The framework and the pending science standards rest on solid research in the learning sciences, but will still need time and space for evidence-based testing and revision. To reach their potential, we will need finely tuned assessments that provide strong actionable evidence for multiple purposes, including informing teachers’ day-to-day instructional decisions, school and district instructional-materials purchases, and professional-development plans. States will need evidence to assess whether support systems are effective. Instructional-materials developers and researchers will need independent evidence to probe the effectiveness of curricular designs and nuances of student learning. The standards-writers will need information to inform whether they should make adjustments in their product. No single test format will serve all of these varied constituencies well.
Consequential testing, especially in its cheap, easily scored format, will undermine all of these purposes. Myriad unfortunate examples in medical research, finance, and education should make us step back from the pressure for quick results at the risk of compromising integrity. If anything, pressure should promote learning from what is new and bold rather than fearing the missteps and failures that accompany new knowledge.

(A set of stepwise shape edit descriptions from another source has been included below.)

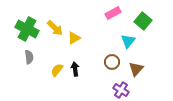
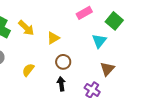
yellow triangle: (74, 38) -> (53, 38), moved
brown circle: (112, 62) -> (63, 62), moved
black arrow: (75, 69) -> (61, 84), moved

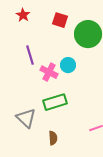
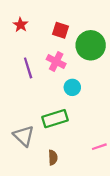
cyan circle: (68, 65) -> (72, 87), moved
pink cross: (49, 72) -> (56, 61), moved

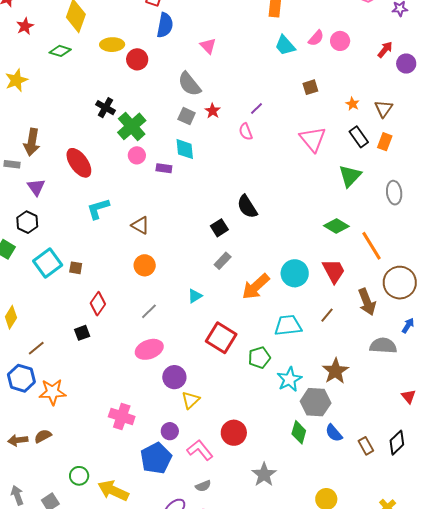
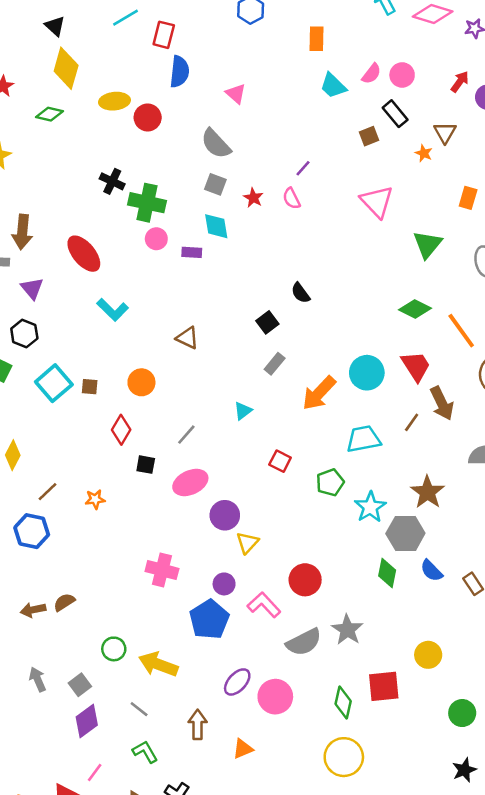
brown triangle: (384, 109) -> (445, 132), moved
red star: (213, 111) -> (253, 198), moved
green cross: (132, 126) -> (147, 203), turned -32
black rectangle: (359, 137) -> (395, 114), moved
black semicircle: (247, 207) -> (301, 293), size x0.7
cyan L-shape: (98, 209) -> (113, 310), turned -115
brown triangle: (140, 225) -> (187, 338), moved
orange circle: (145, 265) -> (141, 382), moved
brown arrow: (367, 302) -> (442, 403), moved
black square: (82, 333) -> (146, 465), moved, turned 35
red square: (221, 338) -> (280, 461), size x0.6
orange star: (53, 392) -> (95, 499), moved, size x0.6
gray semicircle: (203, 486) -> (304, 642), moved, size x1.8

With the Common Core State Standards for English/language arts and mathematics completed, assessment development well under way, and testing already in place in at least one state, there are already several lessons to be learned. First, resistance to the common core is growing in part because the very idea of reaching agreement as a nation about goals for learning has become linked to high-stakes assessments. Second, there is growing resentment of a heavy federal hand in forcing theoretically voluntary standards on states through the promise of Race to the Top rewards in tough economic times. Finally, there is a perception of a conflict of interest because the same corporate entities that sell textbooks and district data systems also have a role in test development. We need to step back from the brink and avoid all of these pitfalls with the science standards.
Currently, states have tests designed to assess previous standards iterations. As long as these assessments are in place for accountability, they will command greater attention than the new standards, inhibiting generative work on their implementation. Therefore, states that adopt the next-generation science standards should place a moratorium on the use of their statewide science tests. However, in order to maintain momentum, federal and state authorities should provide grants to states, districts, curriculum developers, and researchers to develop long-term, comprehensive science and engineering learning, assessment, and improvement plans, as the National Research Council has recommended. By all means, we should assess the impact of the new science and engineering standards on learning. Every teacher should have high-quality, curriculum-embedded assessment tools to gauge the learning of every student. Substantial research has demonstrated that such formative, just-in-time assessment is a more powerful driver of improvement than late-arriving standardized tests. Alternatively, research and overall program assessment can be accomplished with sampling, targeted case studies, and other analytic strategies. Decisions about high-stakes assessment of science and engineering will determine whether the new standards generate a wave of improvement or just another ripple in the pond.